■ About this task: Extract all lines from the data beneath that include the word "كييف".
── Entries shown
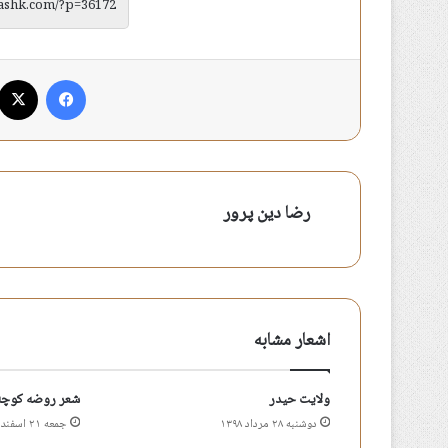
فیس بوک
رضا دین پرور
اشعار مشابه
ولایت حیدر
شعر روضه کوچه 
دوشنبه ۲۸ مرداد ۱۳۹۸
جمعه ۲۱ اسفند ۱۳۹۴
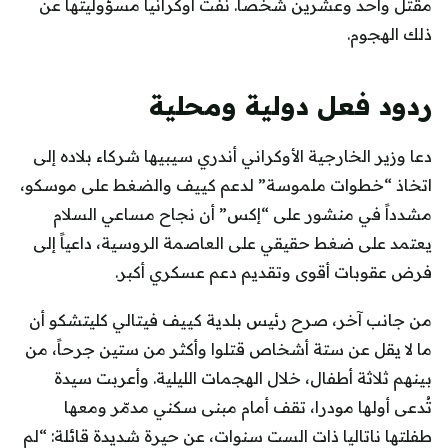
مقتل واحد وعشرين شخصاً. نفت أوكرانيا مسؤوليتها عن
ذلك الهجوم.
ردود فعل دولية ومحلية
دعا وزير الخارجية الأوكراني أندري سيبيها شركاء بلاده إلى
اتخاذ “خطوات ملموسة” لدعم كييف والضغط على موسكو،
مشدداً في منشور على “إكس” أن نجاح مساعي السلام
يعتمد على ضغط حقيقي على العاصمة الروسية، داعياً إلى
فرض عقوبات أقوى وتقديم دعم عسكري أكبر.
من جانب آخر، صرح رئيس بلدية كييف فيتالي كليتشكو أن
ما لا يقل عن ستة أشخاص قتلوا وأكثر من ستين جرحاً، من
بينهم ثلاثة أطفال، خلال الهجمات الليلية. وأعربت سيدة
تُدعى أولها مودرا، تقف أمام مبنى سكني مدمّر ومعها
طفلتها ناتاليا ذات الست سنوات، عن حيرة شديدة قائلة: “لم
────
■ Answer section:
اتخاذ “خطوات ملموسة” لدعم كييف والضغط على موسكو،
من جانب آخر، صرح رئيس بلدية كييف فيتالي كليتشكو أن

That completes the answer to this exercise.